• Exercise brief: Copy each line of the following data that contains "صفحات".

• Provided records:
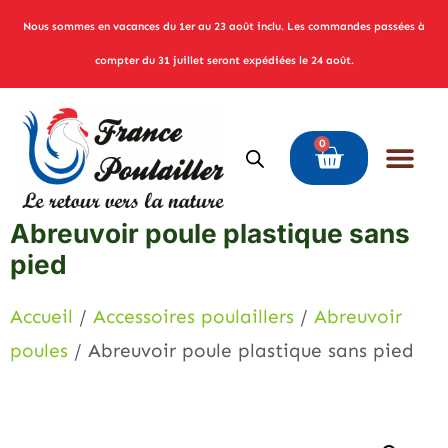
Nous sommes en vacances du 1er au 23 août inclu. Les commandes passées à
compter du 31 juillet seront expédiées le 24 août.
0
Abreuvoir poule plastique sans
pied
Accueil
/
Accessoires poulaillers
/
Abreuvoir
poules
/ Abreuvoir poule plastique sans pied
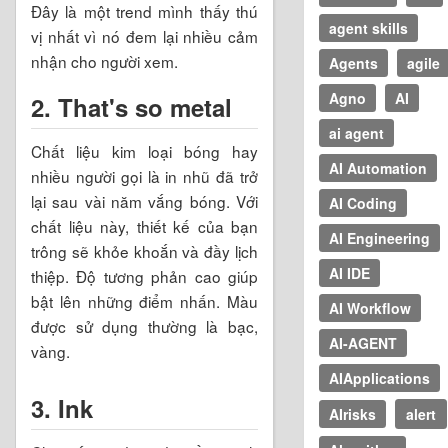
Đây là một trend mình thấy thú
agent skills
vị nhất vì nó đem lại nhiều cảm
nhận cho người xem.
Agents
agile
Agno
AI
2. That's so metal
ai agent
Chất liệu kim loại bóng hay
AI Automation
nhiều người gọi là in nhũ đã trở
lại sau vài năm vắng bóng. Với
AI Coding
chất liệu này, thiết kế của bạn
AI Engineering
trông sẽ khỏe khoắn và đầy lịch
AI IDE
thiệp. Độ tương phản cao giúp
bật lên những điểm nhấn. Màu
AI Workflow
được sử dụng thường là bạc,
AI-AGENT
vàng.
AIApplications
3. Ink
AIrisks
alert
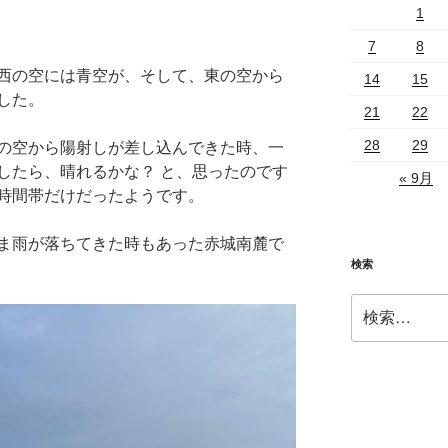
1
7
8
西の空には青空が、そして、東の空から
14
15
した。
21
22
28
29
の空から陽射しが差し込んできた時、一
したら、晴れるかな？ と、思ったのです
« 9月
時間帯だけだったようです。
ま雨が落ちてきた時もあった赤城南麓で
検索
検
索:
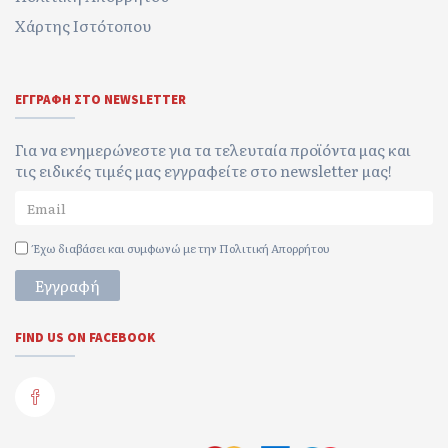
Χάρτης Ιστότοπου
ΕΓΓΡΑΦΉ ΣΤΟ NEWSLETTER
Για να ενημερώνεστε για τα τελευταία προϊόντα μας και
τις ειδικές τιμές μας εγγραφείτε στο newsletter μας!
Έχω διαβάσει και συμφωνώ με την
Πολιτική Απορρήτου
Εγγραφή
FIND US ON FACEBOOK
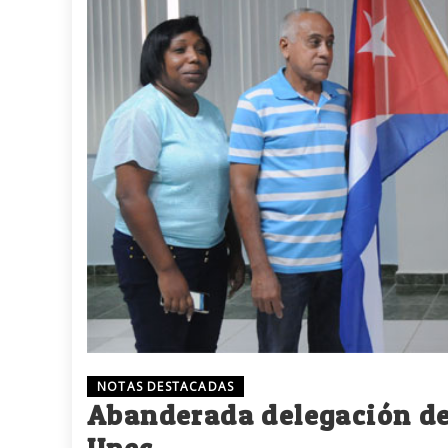
NOTAS DESTACADAS
Abanderada delegación de
Upec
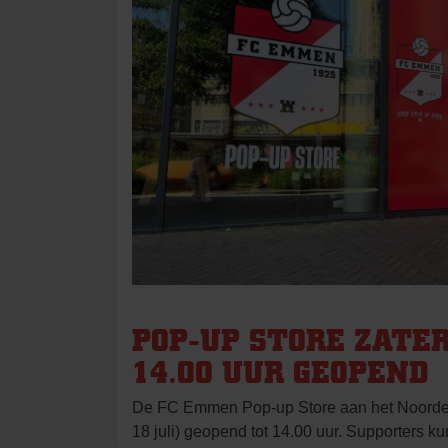
POP-UP STORE ZATE
14.00 UUR GEOPEND
De FC Emmen Pop-up Store aan het Noorder
18 juli) geopend tot 14.00 uur. Supporters k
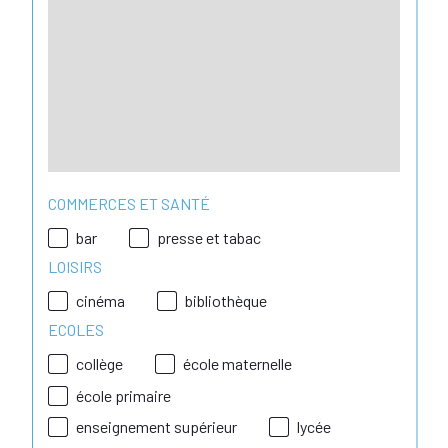
COMMERCES ET SANTÉ
bar
presse et tabac
LOISIRS
cinéma
bibliothèque
ECOLES
collège
école maternelle
école primaire
enseignement supérieur
lycée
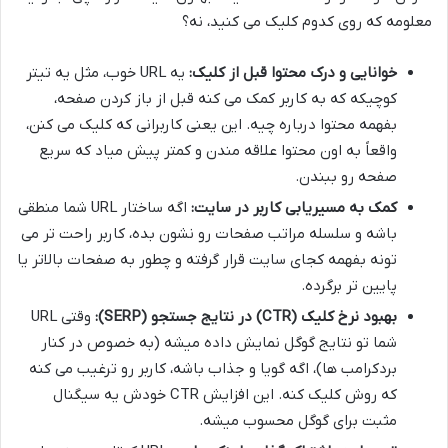
معلومه که روی کدوم کلیک می کنید، نه؟
خوانایی و درک محتوا قبل از کلیک:
یه URL خوب، مثل یه تیتر
کوچیکه که به کاربر کمک می کنه قبل از باز کردن صفحه،
بفهمه محتوا درباره چیه. این یعنی کاربرانی که کلیک می کنن،
واقعاً به اون محتوا علاقه مندن و کمتر پیش میاد که سریع
صفحه رو ببندن.
کمک به مسیریابی کاربر در سایت:
اگه ساختار URL شما منطقی
باشه و سلسله مراتب صفحات رو نشون بده، کاربر راحت تر می
تونه بفهمه کجای سایت قرار گرفته و چطور به صفحات بالاتر یا
پایین تر برگرده.
بهبود نرخ کلیک (CTR) در نتایج جستجو (SERP):
وقتی URL
شما تو نتایج گوگل نمایش داده میشه (به خصوص در کنار
بردکرامب ها)، اگه گویا و جذاب باشه، کاربر رو ترغیب می کنه
که روش کلیک کنه. این افزایش CTR خودش یه سیگنال
مثبت برای گوگل محسوب میشه.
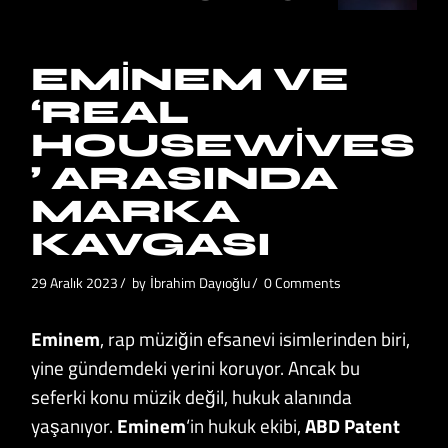
EMINEM VE
‘REAL
HOUSEWIVES
’ ARASINDA
MARKA
KAVGASI
29 Aralık 2023
by
İbrahim Dayıoğlu
0 Comments
Eminem
, rap müziğin efsanevi isimlerinden biri,
yine gündemdeki yerini koruyor. Ancak bu
seferki konu müzik değil, hukuk alanında
yaşanıyor.
Eminem
‘in hukuk ekibi,
ABD Patent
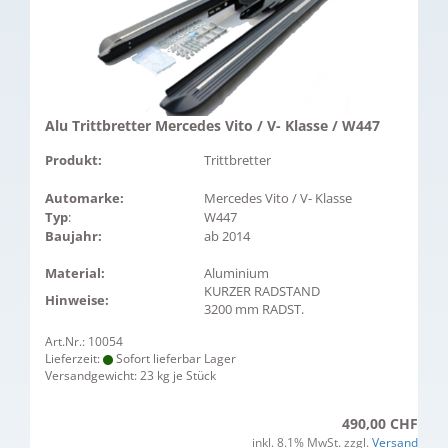
Alu Trittbretter Mercedes Vito / V- Klasse / W447
Produkt:
Trittbretter
Automarke:
Mercedes Vito / V- Klasse
Typ
:
W447
Baujahr:
ab 2014
Material:
Aluminium
KURZER RADSTAND
Hinweise:
3200 mm RADST.
Art.Nr.: 10054
Lieferzeit:
Sofort lieferbar Lager
Versandgewicht:
23
kg je Stück
490,00 CHF
inkl. 8.1% MwSt. zzgl.
Versand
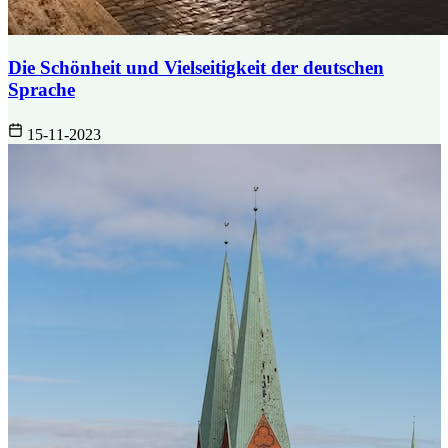
Die Schönheit und Vielseitigkeit der deutschen
Sprache
15-11-2023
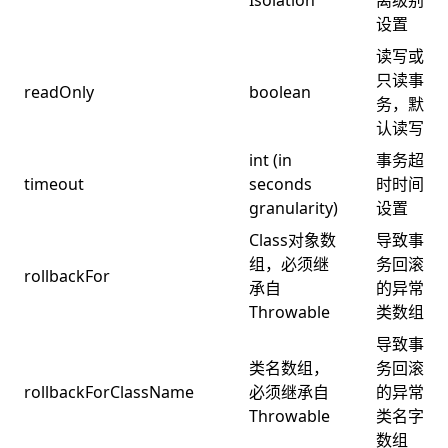
设置
读写或
只读事
readOnly
boolean
务，默
认读写
int (in
事务超
timeout
seconds
时时间
granularity)
设置
Class对象数
导致事
组，必须继
务回滚
rollbackFor
承自
的异常
Throwable
类数组
导致事
类名数组，
务回滚
rollbackForClassName
必须继承自
的异常
Throwable
类名字
数组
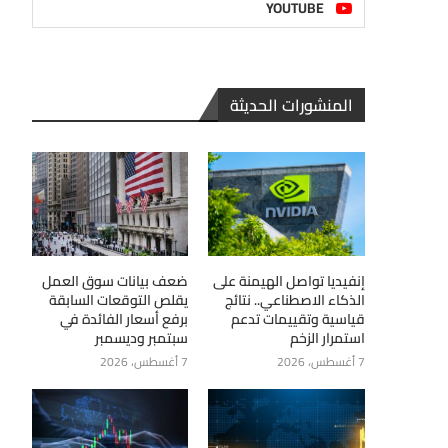
YOUTUBE
المنشورات الحديثة
إنفيديا تواصل الهيمنة على
ضعف بيانات سوق العمل
الذكاء الاصطناعي.. نتائج
يقلص التوقعات السابقة
قياسية وتقييمات تدعم
برفع أسعار الفائدة في
استمرار الزخم
سبتمبر وديسمبر
7 أغسطس، 2026
7 أغسطس، 2026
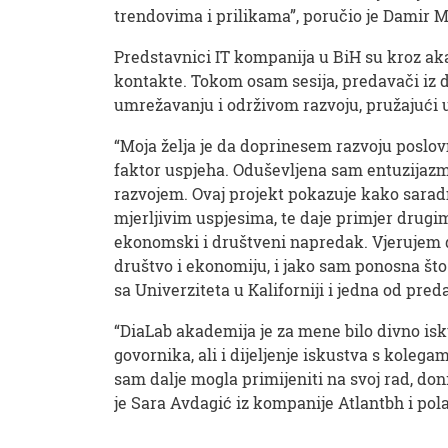
trendovima i prilikama”, poručio je Damir Mag
Predstavnici IT kompanija u BiH su kroz akad
kontakte. Tokom osam sesija, predavači iz di
umrežavanju i održivom razvoju, pružajući u
“Moja želja je da doprinesem razvoju poslovn
faktor uspjeha. Oduševljena sam entuzijaz
razvojem. Ovaj projekt pokazuje kako saradn
mjerljivim uspjesima, te daje primjer drugim
ekonomski i društveni napredak. Vjerujem d
društvo i ekonomiju, i jako sam ponosna što s
sa Univerziteta u Kaliforniji i jedna od pr
“DiaLab akademija je za mene bilo divno isk
govornika, ali i dijeljenje iskustva s kolega
sam dalje mogla primijeniti na svoj rad, doni
je Sara Avdagić iz kompanije Atlantbh i pol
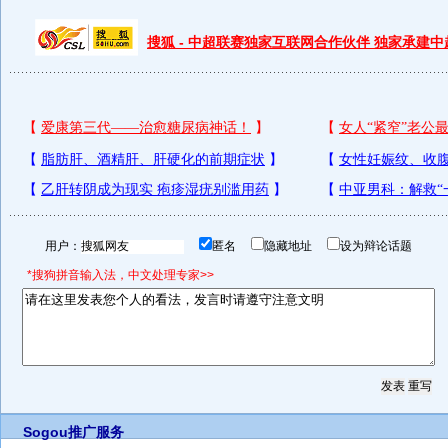
搜狐 - 中超联赛独家互联网合作伙伴 独家承建
用户：
匿名
隐藏地址
设为辩论话题
*搜狗拼音输入法，中文处理专家>>
Sogou推广服务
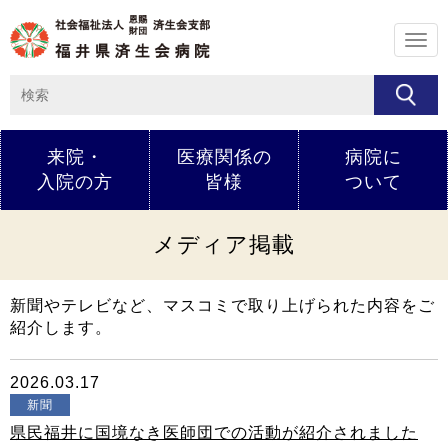
メ
ニ
ュ
ー
来院・
医療関係の
病院に
入院の方
皆様
ついて
メディア掲載
新聞やテレビなど、マスコミで取り上げられた内容をご
紹介します。
2026.03.17
新聞
県民福井に国境なき医師団での活動が紹介されました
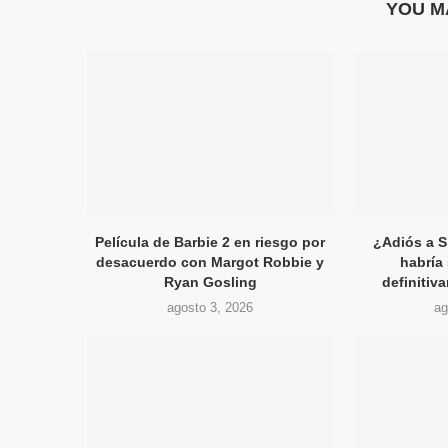
YOU M
Película de Barbie 2 en riesgo por
¿Adiós a S
desacuerdo con Margot Robbie y
habría
Ryan Gosling
definitiv
agosto 3, 2026
ag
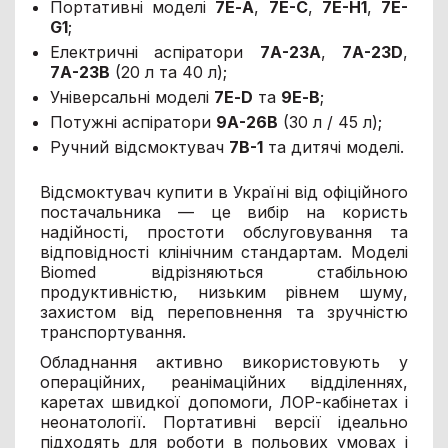
Портативні моделі
7Е-А
,
7E-C
,
7E-H1
,
7E-
G1
;
Електричні аспіратори
7А-23А
,
7А-23D
,
7А-23В
(20 л та 40 л);
Універсальні моделі
7Е-D
та
9Е-В
;
Потужні аспіратори
9А-26В
(30 л / 45 л);
Ручний відсмоктувач
7В-1
та дитячі моделі.
Відсмоктувач купити в Україні від офіційного
постачальника — це вибір на користь
надійності, простоти обслуговування та
відповідності клінічним стандартам. Моделі
Biomed відрізняються стабільною
продуктивністю, низьким рівнем шуму,
захистом від переповнення та зручністю
транспортування.
Обладнання активно використовують у
операційних, реанімаційних відділеннях,
каретах швидкої допомоги, ЛОР-кабінетах і
неонатології. Портативні версії ідеально
підходять для роботи в польових умовах і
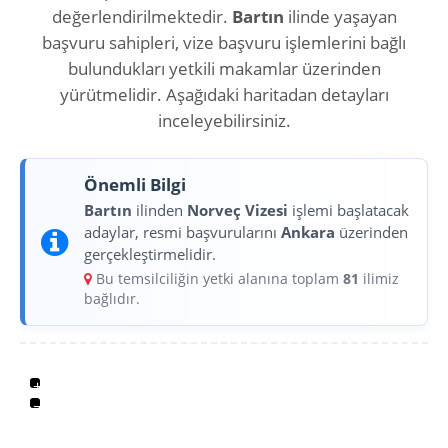
değerlendirilmektedir.
Bartın
ilinde yaşayan
başvuru sahipleri, vize başvuru işlemlerini bağlı
bulundukları yetkili makamlar üzerinden
yürütmelidir. Aşağıdaki haritadan detayları
inceleyebilirsiniz.
Önemli Bilgi
Bartın
ilinden
Norveç Vizesi
işlemi başlatacak
adaylar, resmi başvurularını
Ankara
üzerinden
gerçekleştirmelidir.
Bu temsilciliğin yetki alanına toplam
81
ilimiz
bağlıdır.
+
−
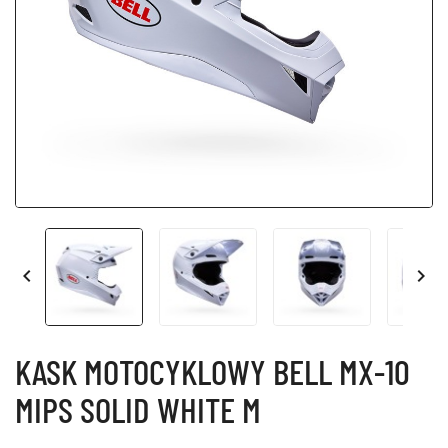


KASK MOTOCYKLOWY BELL MX-10
MIPS SOLID WHITE M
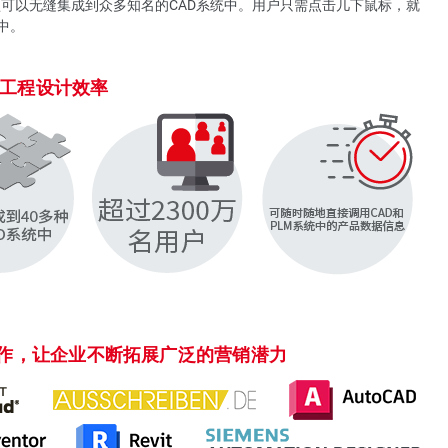
模型可以无缝集成到众多知名的CAD系统中。用户只需点击几下鼠标，就
中。
工程设计效率
合作，让企业不断拓展广泛的营销潜力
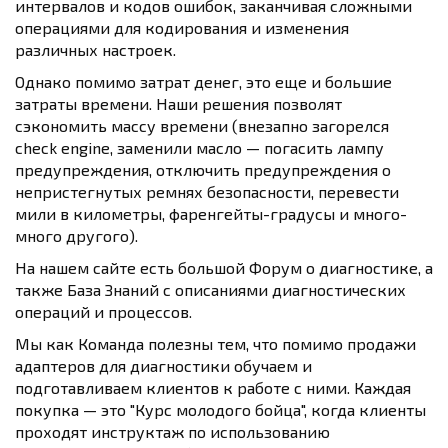
интервалов и кодов ошибок, заканчивая сложными
операциями для кодирования и изменения
различных настроек.
Однако помимо затрат денег, это еще и большие
затраты времени. Наши решения позволят
сэкономить массу времени (внезапно загорелся
check engine, заменили масло — погасить лампу
предупреждения, отключить предупреждения о
непристегнутых ремнях безопасности, перевести
мили в километры, фаренгейты-градусы и много-
много другого).
На нашем сайте есть большой
Форум о диагностике
, а
также База Знаний с описаниями диагностических
операций и процессов.
Мы как Команда полезны тем, что помимо продажи
адаптеров для диагностики обучаем и
подготавливаем клиентов к работе с ними. Каждая
покупка — это "Курс молодого бойца", когда клиенты
проходят инструктаж по использованию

• Solution to this exercise:
باشه و سلسله مراتب صفحات رو نشون بده، کاربر راحت تر می
تونه بفهمه کجای سایت قرار گرفته و چطور به صفحات بالاتر یا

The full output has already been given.